[Extracted data entries]

****************

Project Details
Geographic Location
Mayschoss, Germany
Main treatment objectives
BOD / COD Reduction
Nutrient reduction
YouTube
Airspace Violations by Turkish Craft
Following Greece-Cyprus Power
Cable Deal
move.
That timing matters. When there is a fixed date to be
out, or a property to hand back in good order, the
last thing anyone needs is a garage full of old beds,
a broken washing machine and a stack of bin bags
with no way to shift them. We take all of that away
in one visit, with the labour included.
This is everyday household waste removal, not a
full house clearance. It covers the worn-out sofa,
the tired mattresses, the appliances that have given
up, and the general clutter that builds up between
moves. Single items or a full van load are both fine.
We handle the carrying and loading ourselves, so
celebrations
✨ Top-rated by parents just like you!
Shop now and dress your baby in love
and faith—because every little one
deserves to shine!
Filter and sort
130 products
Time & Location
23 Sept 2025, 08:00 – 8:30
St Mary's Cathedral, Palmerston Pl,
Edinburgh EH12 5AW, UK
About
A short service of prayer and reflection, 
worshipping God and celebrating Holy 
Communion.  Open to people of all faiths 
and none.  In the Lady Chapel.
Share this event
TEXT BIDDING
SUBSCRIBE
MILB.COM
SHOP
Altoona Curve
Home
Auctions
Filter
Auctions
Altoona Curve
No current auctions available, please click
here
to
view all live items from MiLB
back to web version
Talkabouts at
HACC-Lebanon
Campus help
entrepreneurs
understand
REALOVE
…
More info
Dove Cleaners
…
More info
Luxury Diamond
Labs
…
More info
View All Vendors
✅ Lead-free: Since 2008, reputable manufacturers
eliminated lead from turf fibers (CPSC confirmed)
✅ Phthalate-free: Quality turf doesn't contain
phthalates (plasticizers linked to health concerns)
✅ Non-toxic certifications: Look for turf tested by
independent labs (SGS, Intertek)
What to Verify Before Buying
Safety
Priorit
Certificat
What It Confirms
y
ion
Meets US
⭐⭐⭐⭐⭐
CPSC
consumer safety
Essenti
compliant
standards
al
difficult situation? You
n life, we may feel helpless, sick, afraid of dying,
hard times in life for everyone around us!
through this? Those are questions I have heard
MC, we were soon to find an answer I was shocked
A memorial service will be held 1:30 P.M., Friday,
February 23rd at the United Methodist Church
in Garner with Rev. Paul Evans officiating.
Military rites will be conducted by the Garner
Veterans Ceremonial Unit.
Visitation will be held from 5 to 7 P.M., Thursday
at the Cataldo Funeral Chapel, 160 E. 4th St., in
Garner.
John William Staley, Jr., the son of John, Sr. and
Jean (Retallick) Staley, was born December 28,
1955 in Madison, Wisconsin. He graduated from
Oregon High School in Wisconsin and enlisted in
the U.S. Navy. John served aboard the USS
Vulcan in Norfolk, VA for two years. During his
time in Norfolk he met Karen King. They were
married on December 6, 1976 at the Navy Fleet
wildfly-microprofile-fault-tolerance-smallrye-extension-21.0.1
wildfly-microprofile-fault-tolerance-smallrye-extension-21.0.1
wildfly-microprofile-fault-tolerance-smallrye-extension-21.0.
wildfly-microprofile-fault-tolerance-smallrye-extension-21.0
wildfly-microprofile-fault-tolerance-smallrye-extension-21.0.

****************

• [Your assignment]: Your answer should be an exact transcription of the data above.

• [Solved problem]:
Project Details
Geographic Location
Mayschoss, Germany
Main treatment objectives
BOD / COD Reduction
Nutrient reduction
YouTube
Airspace Violations by Turkish Craft
Following Greece-Cyprus Power
Cable Deal
move.
That timing matters. When there is a fixed date to be
out, or a property to hand back in good order, the
last thing anyone needs is a garage full of old beds,
a broken washing machine and a stack of bin bags
with no way to shift them. We take all of that away
in one visit, with the labour included.
This is everyday household waste removal, not a
full house clearance. It covers the worn-out sofa,
the tired mattresses, the appliances that have given
up, and the general clutter that builds up between
moves. Single items or a full van load are both fine.
We handle the carrying and loading ourselves, so
celebrations
✨ Top-rated by parents just like you!
Shop now and dress your baby in love
and faith—because every little one
deserves to shine!
Filter and sort
130 products
Time & Location
23 Sept 2025, 08:00 – 8:30
St Mary's Cathedral, Palmerston Pl,
Edinburgh EH12 5AW, UK
About
A short service of prayer and reflection, 
worshipping God and celebrating Holy 
Communion.  Open to people of all faiths 
and none.  In the Lady Chapel.
Share this event
TEXT BIDDING
SUBSCRIBE
MILB.COM
SHOP
Altoona Curve
Home
Auctions
Filter
Auctions
Altoona Curve
No current auctions available, please click
here
to
view all live items from MiLB
back to web version
Talkabouts at
HACC-Lebanon
Campus help
entrepreneurs
understand
REALOVE
…
More info
Dove Cleaners
…
More info
Luxury Diamond
Labs
…
More info
View All Vendors
✅ Lead-free: Since 2008, reputable manufacturers
eliminated lead from turf fibers (CPSC confirmed)
✅ Phthalate-free: Quality turf doesn't contain
phthalates (plasticizers linked to health concerns)
✅ Non-toxic certifications: Look for turf tested by
independent labs (SGS, Intertek)
What to Verify Before Buying
Safety
Priorit
Certificat
What It Confirms
y
ion
Meets US
⭐⭐⭐⭐⭐
CPSC
consumer safety
Essenti
compliant
standards
al
difficult situation? You
n life, we may feel helpless, sick, afraid of dying,
hard times in life for everyone around us!
through this? Those are questions I have heard
MC, we were soon to find an answer I was shocked
A memorial service will be held 1:30 P.M., Friday,
February 23rd at the United Methodist Church
in Garner with Rev. Paul Evans officiating.
Military rites will be conducted by the Garner
Veterans Ceremonial Unit.
Visitation will be held from 5 to 7 P.M., Thursday
at the Cataldo Funeral Chapel, 160 E. 4th St., in
Garner.
John William Staley, Jr., the son of John, Sr. and
Jean (Retallick) Staley, was born December 28,
1955 in Madison, Wisconsin. He graduated from
Oregon High School in Wisconsin and enlisted in
the U.S. Navy. John served aboard the USS
Vulcan in Norfolk, VA for two years. During his
time in Norfolk he met Karen King. They were
married on December 6, 1976 at the Navy Fleet
wildfly-microprofile-fault-tolerance-smallrye-extension-21.0.1
wildfly-microprofile-fault-tolerance-smallrye-extension-21.0.1
wildfly-microprofile-fault-tolerance-smallrye-extension-21.0.
wildfly-microprofile-fault-tolerance-smallrye-extension-21.0
wildfly-microprofile-fault-tolerance-smallrye-extension-21.0.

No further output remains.